Table 3 Thermal NR-calculated parameters using the proposal unit

The DT neutron generator gives the maximum values for the f_th which varies from 4.03 × 10⁴ to 3.81 × 10⁵ n cm⁻² s⁻¹. On the occasion of DD and TT sources, the f_th fluctuates among the values of 1.8 × 10³ to 1.59 × 10⁴ and 1.14 × 10³ to 8.83 × 10³ n cm⁻² s⁻¹, respectively. These values, especially in the case of DT neutron source, are comparable with fluxes from low power research reactors [29, 30]. The (n/γ) parameter remains in all circumstances at least 70 times higher than the recommended limit of 10⁴ n cm⁻² mSv⁻¹. Due to the fact that the neutron generators emit mostly fast neutrons, the TNC cannot overcome the 0.53%, 2.26%, and 3.89% for DT, TT, and DD generators correspondingly (Table 3).

Except from the TNC, all the other parameters have values which forebode qualitative neutron radiographs. In order to optimize the TNC of the beam, sapphire is used as a fast neutron filter. For this reason the f_th, TNC, and (n/γ) parameters were determined for different sapphire filter thicknesses in the case of two L/D values (Table 4). The f_th has decreased up to 41.5% approximately, and the (n/γ) is still at least six times higher than the recommended limit.

Table 4 Thermal NR-calculated parameters for minimum and the maximum L/D values with single sapphire filter

The TNC has a considerable gain. In the case of DD generator, the TNC reaches 27.03% (3.58% without filter) or 35.36% (3.89% without filter) for L/D equal to 50 and 150, respectively. The improvement for TT neutron generator is also appreciable but smaller than the DD source. The TNC values vary between of 2.02% to 8.38% or 2.26% to 13.13% for L/D = 50 and L/D = 150 correspondingly. Finally, in the case of DT generator, although there is a noticeable difference, the fast neutron content in the beam is significant. With the purpose to detect defects lower than 0.025 cm, the thermal NR requires exposures in the order of 10⁷ n cm⁻²[31], and Table 5 show the exposure time in each case.

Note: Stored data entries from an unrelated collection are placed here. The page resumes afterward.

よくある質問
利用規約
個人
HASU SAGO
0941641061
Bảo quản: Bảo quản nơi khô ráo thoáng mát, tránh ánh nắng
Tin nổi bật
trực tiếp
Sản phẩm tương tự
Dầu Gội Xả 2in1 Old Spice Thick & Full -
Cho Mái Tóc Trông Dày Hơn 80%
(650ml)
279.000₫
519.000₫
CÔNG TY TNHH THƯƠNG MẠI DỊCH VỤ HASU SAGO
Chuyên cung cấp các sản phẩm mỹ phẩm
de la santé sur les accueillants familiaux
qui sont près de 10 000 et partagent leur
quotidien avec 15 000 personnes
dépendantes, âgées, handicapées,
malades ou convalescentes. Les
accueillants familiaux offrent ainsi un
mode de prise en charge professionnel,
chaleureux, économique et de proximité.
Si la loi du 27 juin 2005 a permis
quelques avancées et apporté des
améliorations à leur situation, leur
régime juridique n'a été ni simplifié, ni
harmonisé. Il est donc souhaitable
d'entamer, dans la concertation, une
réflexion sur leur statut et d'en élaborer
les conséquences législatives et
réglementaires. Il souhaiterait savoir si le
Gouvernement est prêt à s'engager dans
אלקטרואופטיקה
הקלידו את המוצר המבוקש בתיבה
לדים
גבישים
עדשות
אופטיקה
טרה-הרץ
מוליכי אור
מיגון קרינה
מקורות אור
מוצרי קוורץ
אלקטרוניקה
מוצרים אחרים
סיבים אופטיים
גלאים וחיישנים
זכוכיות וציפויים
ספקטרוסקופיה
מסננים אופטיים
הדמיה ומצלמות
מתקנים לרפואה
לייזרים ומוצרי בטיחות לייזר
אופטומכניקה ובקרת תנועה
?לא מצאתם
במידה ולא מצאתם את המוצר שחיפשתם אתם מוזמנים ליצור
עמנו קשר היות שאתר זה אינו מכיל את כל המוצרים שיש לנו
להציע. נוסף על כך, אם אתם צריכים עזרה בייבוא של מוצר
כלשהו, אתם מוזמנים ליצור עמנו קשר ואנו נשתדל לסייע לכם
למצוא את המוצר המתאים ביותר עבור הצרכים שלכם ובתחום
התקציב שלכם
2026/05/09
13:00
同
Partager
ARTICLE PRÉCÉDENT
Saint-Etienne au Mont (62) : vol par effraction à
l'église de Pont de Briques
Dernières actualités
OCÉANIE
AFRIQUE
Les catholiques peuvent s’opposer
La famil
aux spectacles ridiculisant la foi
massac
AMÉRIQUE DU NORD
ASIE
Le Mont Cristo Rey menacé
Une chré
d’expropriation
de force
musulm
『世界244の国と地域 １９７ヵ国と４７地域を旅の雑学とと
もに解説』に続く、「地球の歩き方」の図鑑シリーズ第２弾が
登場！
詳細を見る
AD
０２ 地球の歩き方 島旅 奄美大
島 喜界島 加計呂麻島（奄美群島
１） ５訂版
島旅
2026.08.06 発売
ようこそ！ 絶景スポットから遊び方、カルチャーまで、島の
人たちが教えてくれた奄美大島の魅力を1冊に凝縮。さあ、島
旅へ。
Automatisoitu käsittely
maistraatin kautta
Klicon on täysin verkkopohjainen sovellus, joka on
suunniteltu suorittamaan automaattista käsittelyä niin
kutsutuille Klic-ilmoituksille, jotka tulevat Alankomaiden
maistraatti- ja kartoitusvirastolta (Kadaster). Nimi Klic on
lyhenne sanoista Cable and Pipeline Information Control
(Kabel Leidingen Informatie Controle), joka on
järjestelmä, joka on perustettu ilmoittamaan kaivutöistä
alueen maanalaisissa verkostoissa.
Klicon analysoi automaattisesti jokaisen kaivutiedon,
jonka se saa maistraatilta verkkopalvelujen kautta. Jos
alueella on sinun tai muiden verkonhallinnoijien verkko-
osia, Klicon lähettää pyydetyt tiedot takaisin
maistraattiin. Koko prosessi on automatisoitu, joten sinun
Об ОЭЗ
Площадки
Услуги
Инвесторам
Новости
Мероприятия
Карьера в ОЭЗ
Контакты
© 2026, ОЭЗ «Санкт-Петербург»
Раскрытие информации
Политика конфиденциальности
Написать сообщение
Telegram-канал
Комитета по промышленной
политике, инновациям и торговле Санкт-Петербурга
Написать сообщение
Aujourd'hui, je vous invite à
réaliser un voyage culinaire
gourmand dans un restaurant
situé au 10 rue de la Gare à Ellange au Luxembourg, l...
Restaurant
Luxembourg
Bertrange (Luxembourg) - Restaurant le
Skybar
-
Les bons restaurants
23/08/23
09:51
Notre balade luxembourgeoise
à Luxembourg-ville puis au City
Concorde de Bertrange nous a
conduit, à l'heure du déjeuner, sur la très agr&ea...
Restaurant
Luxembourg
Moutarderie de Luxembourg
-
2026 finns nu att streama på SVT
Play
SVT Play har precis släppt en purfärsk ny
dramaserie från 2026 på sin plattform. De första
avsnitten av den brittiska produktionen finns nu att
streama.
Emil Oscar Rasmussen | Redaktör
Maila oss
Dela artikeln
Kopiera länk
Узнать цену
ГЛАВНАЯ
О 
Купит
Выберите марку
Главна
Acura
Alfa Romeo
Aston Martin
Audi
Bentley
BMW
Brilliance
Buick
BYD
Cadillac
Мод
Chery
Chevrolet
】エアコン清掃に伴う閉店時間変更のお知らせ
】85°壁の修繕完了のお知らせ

Table 5 The required time for quality thermal NR

Conclusions

The fast and thermal neutron radiography facilities have been simulated using the MCNP4B Monte Carlo code. Suitable collimators have been simulated for the two radiography options. All the selected materials were chosen according to the European Union Directive 2002/95/EC, hence, excluded lead and cadmium. The results of the simulation study showed that neutron generators are suitable for both thermal and fast neutron radiography studies and have similar performance. In the case of thermal NR, the DD source is able to offer radiographs with slightly better quality than TT or DT neutron generator, but the DT source with the higher neutron output is able to reduce the exposure time. For fast NR the DD and TT sources have similar results, but the TT has better penetration through the materials. The DT neutron generator owing to its neutrons, with higher flux and energy, seems to be the best solution.

Methods

Based on the use of three different types of neutron generators, namely DD, DT, and TT, a unit has been simulated, both for fast and thermal radiography purposes, using the MCNP4B Monte Carlo code. Appropriate collimators have been designed for each of the radiography modes with small alteration in the dimensions of the unit which are dependents of the neutron spectrum of the generator. All the materials considered were chosen according to the European Union Directive 2002/95/EC, excluding lead and cadmium. The proposed facilities have been simulated for a wide range of values for the parameters characterizing the thermal and fast neutron radiographies. In the case of Fast NR, simulations were carried out at five different values of the collimator ratio (L/D) 100, 150, 200, 250, and 300. The object-detector distance (t) was considered to be 25 or 50 cm. In the case of thermal NR, simulations were performed for collimator ratio equal to 50, 75, 100, 125, and 150. The proposed system was further simulated for minimum and maximum values of the collimator ratio for different sapphire filter thicknesses which is commonly used for fast neutron filtration.